What you are asked to do: In the material below, some lines carry "CANCEL". Copy each such line.
──────── Data to examine
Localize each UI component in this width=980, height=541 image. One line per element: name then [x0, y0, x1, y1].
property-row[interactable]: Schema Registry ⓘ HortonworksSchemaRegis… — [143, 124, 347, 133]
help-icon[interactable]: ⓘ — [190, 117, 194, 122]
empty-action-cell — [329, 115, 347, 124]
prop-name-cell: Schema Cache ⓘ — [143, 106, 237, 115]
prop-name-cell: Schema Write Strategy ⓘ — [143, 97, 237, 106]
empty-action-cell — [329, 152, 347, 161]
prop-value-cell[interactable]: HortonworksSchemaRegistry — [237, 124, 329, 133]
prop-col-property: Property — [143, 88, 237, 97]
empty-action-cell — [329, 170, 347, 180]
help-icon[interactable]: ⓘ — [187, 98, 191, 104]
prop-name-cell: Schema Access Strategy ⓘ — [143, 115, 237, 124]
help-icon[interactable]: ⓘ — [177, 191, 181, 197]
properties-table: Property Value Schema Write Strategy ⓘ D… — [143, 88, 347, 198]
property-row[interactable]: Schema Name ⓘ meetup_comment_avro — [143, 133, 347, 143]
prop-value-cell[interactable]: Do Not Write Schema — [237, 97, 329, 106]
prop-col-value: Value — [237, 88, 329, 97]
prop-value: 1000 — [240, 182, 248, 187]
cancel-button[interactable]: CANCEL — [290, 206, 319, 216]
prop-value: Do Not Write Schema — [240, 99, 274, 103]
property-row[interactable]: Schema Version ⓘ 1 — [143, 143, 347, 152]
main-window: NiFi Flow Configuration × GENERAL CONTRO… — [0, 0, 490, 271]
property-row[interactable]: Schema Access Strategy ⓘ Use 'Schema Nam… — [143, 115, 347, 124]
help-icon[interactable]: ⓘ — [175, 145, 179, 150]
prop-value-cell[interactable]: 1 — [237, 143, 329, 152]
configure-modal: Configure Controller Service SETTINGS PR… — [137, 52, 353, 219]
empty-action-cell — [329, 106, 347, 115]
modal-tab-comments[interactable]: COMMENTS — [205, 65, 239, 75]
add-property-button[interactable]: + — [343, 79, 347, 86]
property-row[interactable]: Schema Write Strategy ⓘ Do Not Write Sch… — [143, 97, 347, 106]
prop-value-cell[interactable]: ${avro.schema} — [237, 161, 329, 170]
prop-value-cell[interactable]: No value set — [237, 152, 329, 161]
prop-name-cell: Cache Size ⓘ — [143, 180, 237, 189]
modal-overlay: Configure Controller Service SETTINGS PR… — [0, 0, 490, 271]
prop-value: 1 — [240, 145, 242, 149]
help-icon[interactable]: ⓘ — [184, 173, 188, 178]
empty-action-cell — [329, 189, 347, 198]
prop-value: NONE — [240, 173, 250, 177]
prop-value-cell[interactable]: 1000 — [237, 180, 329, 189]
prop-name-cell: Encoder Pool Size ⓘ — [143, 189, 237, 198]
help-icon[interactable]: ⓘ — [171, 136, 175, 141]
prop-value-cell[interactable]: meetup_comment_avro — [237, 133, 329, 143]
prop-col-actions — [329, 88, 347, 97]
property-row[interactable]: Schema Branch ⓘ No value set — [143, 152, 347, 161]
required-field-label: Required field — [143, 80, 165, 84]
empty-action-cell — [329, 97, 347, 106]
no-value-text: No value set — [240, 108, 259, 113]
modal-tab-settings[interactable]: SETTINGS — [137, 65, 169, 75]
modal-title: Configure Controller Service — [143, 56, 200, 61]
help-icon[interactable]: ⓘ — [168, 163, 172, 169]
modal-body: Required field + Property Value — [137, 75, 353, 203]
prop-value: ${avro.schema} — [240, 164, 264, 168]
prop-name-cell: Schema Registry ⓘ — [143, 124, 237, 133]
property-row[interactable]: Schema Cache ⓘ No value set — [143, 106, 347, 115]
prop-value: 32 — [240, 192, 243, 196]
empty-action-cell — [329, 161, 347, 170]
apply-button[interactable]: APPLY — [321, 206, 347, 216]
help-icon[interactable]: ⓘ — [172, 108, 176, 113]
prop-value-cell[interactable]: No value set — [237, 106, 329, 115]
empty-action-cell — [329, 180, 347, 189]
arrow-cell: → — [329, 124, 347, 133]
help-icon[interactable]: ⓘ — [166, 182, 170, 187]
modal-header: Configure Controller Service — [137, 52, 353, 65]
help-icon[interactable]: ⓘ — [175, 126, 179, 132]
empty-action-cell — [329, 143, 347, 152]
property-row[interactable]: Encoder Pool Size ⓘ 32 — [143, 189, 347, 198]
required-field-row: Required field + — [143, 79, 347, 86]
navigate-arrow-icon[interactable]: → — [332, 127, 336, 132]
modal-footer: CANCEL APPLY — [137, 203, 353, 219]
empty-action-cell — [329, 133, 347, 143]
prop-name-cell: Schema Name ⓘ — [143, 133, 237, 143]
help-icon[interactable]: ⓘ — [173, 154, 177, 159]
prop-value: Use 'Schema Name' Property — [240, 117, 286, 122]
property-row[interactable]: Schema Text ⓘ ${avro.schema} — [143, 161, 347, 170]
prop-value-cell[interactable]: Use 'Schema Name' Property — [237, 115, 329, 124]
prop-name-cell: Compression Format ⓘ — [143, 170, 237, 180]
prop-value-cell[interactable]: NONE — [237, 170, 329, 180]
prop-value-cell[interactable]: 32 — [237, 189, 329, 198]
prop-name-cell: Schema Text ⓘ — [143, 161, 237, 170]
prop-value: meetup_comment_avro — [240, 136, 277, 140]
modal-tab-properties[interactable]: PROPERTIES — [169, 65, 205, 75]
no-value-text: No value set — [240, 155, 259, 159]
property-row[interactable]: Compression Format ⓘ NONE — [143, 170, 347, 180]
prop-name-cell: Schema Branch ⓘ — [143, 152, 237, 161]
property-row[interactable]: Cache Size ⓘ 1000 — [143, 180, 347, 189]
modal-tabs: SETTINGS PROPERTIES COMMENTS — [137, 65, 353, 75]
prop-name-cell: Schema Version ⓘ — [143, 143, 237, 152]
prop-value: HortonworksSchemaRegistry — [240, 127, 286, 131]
────────────────
Task result:
cancel-button[interactable]: CANCEL — [290, 206, 319, 216]
modal-footer: CANCEL APPLY — [137, 203, 353, 219]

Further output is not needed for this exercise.